Show HN: How I topped the HuggingFace open LLM leaderboard on two gaming GPUs
Relationship to Existing Architectures
- Several commenters relate the technique to Mixture-of-Experts, looped / recurrent LLMs, and models like Ouro-LLM, LoopLM, and SOLAR that duplicate or reuse layers.
- OP’s method is described as orthogonal to MoE: it works on dense and MoE models by repeating vertical chunks of the stack, not sparsifying experts.
- Others note that adding/swapping/duplicating layers has prior art (ResNets, StyleGAN, upcycling), and recent papers argue that pre-LN transformers make middle layers near-identity, concentrating “real computation” in the middle.
Middle Layers as “Organs” / Functional Circuits
- A key theme is that contiguous mid-layer blocks behave like emergent “organs” or circuits: duplicating whole blocks improves performance, but single layers or arbitrary mixes do not.

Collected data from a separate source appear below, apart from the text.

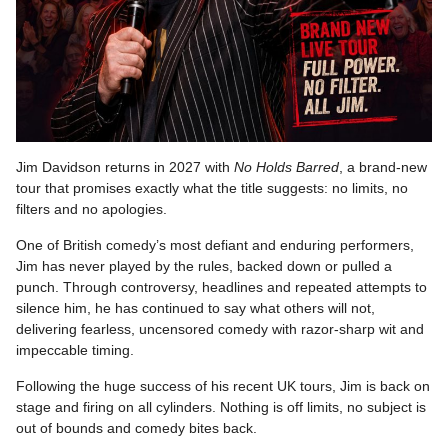
Jim Davidson returns in 2027 with
No Holds Barred
, a brand-new
tour that promises exactly what the title suggests: no limits, no
filters and no apologies.
One of British comedy’s most defiant and enduring performers,
Jim has never played by the rules, backed down or pulled a
punch. Through controversy, headlines and repeated attempts to
silence him, he has continued to say what others will not,
delivering fearless, uncensored comedy with razor-sharp wit and
impeccable timing.
Following the huge success of his recent UK tours, Jim is back on
stage and firing on all cylinders. Nothing is off limits, no subject is
out of bounds and comedy bites back.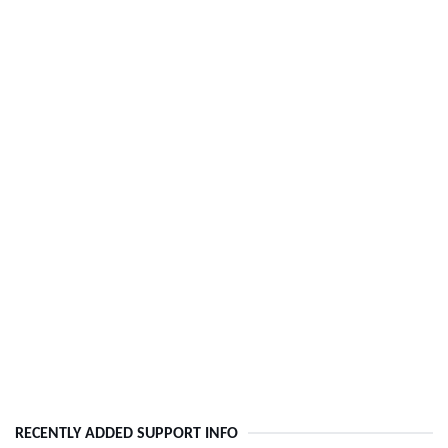
RECENTLY ADDED SUPPORT INFO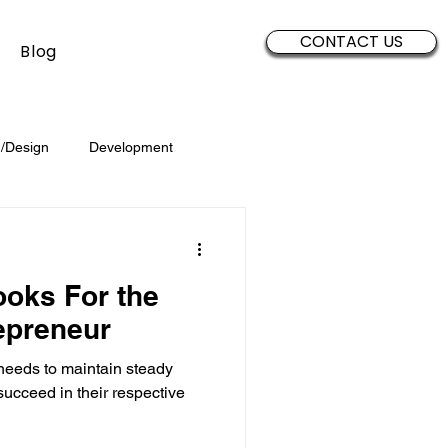
CONTACT US
Blog
/Design
Development
Security
Sales
Data
oks For the
Brand Development
epreneur
needs to maintain steady
succeed in their respective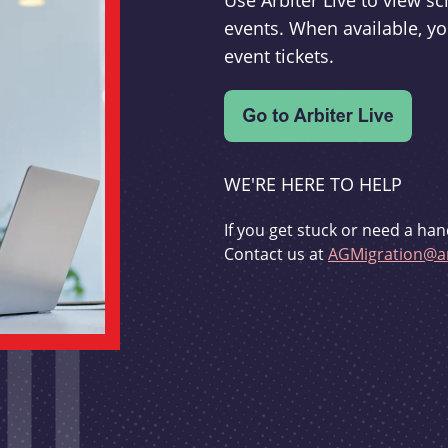
Use Arbiter Live to view 
events. When available, yo
event tickets.
WE'RE HERE TO HELP
If you get stuck or need a han
Contact us at
AGMigration@ar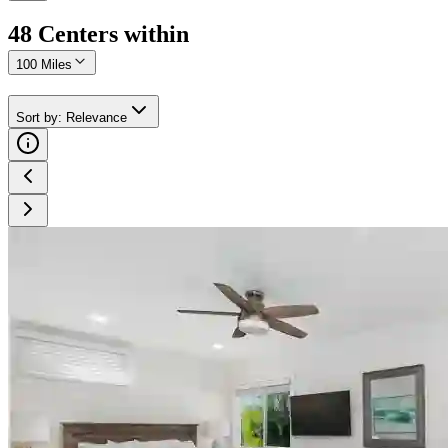
48
Center
s
within
100 Miles
Sort by
:
Relevance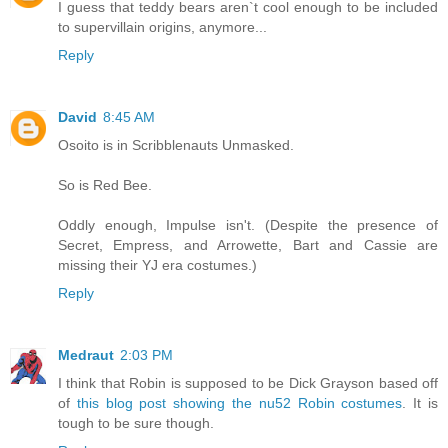
I guess that teddy bears aren`t cool enough to be included
to supervillain origins, anymore...
Reply
David
8:45 AM
Osoito is in Scribblenauts Unmasked.
So is Red Bee.
Oddly enough, Impulse isn't. (Despite the presence of
Secret, Empress, and Arrowette, Bart and Cassie are
missing their YJ era costumes.)
Reply
Medraut
2:03 PM
I think that Robin is supposed to be Dick Grayson based off
of
this blog post showing the nu52 Robin costumes
. It is
tough to be sure though.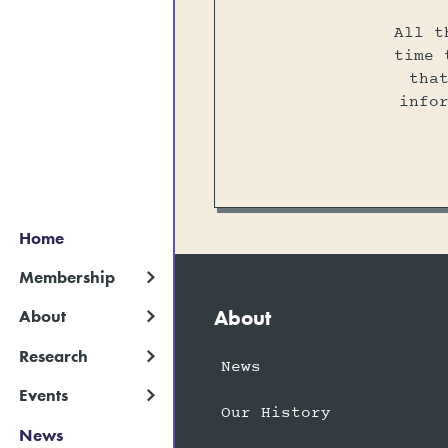
All t
time 
tha
info
Home
Membership
About
About
Research
News
Events
Our History
News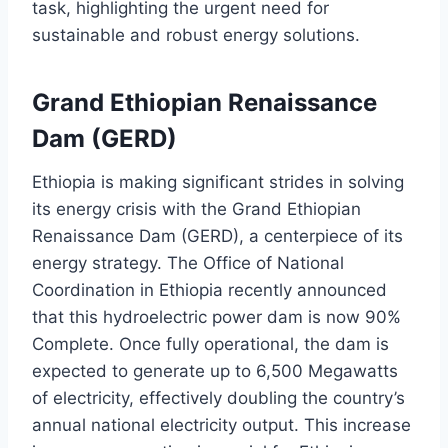
task, highlighting the urgent need for
sustainable and robust energy solutions.
Grand Ethiopian Renaissance
Dam (GERD)
Ethiopia is making significant strides in solving
its energy crisis with the Grand Ethiopian
Renaissance Dam (GERD), a centerpiece of its
energy strategy. The Office of National
Coordination in Ethiopia recently announced
that this hydroelectric power dam is now 90%
Complete. Once fully operational, the dam is
expected to generate up to 6,500 Megawatts
of electricity, effectively doubling the country’s
annual national electricity output. This increase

- Heatmaps across layers are interpreted as showing boundaries between such organs (e.g., input encoding, “reasoning”, output decoding).
- Commenters link this to CKA analyses and other work showing neighboring middle layers have similar representations and residual connections preserve a stable latent space.
- There is debate whether these patterns are universal structures or artifacts of particular training procedures.
Base64 and Latent “Thought Language”
- Many are struck by the observation that LLMs can read/write base64 or hex, reason over it, and convert back, despite seemingly limited exposure to such text.
- Some argue models have likely seen enough base64 in web and email corpora; others stress that the behavior still implies an internal “translation circuit” that maps encoded text into a common reasoning space.
- This motivates the broader hypothesis of a shared latent “thought language” used across modalities and encodings.
Experiments, Tools, and Limitations
- Duplicating individual layers or repeating the same block many times generally hurts performance; gains appear only for specific mid-blocks and limited repetition.
- Multiple disjoint duplicated regions and meta-models (e.g., XGBoost) to predict good merges have been tried, but details are deferred to future posts.
- Combinatorial explosion is a recurring concern when considering arbitrary reordering or routing between layers.
Speculation and Future Directions
- Ideas raised include:
- Looping specific reasoning blocks versus whole-model loops.
- Dynamic routing that chooses which layer or block to apply next.
- Variable-depth inference (“how hard to think” knob per token).
- Pluggable “knowledge banks” or standardized encode/logic/decode modules.
- Combining organs from different models, or adding new modalities via surgery.
- Commenters note that hobbyist “LLM brain surgery” is exploring spaces corporate and academic work may have deprioritized due to cost or focus.
Community Reaction and Open Questions
- The thread is overwhelmingly enthusiastic about the ingenuity, clarity of the writeup, and the sense of “poking a synthetic brain.”
- Some view the findings as surprising and under-appreciated; others see them as a natural consequence of residual architectures and known optimization behavior.
- Open questions include how general these organs are across tasks, models, and sizes, and whether training with loops from the start would outperform post-hoc surgery.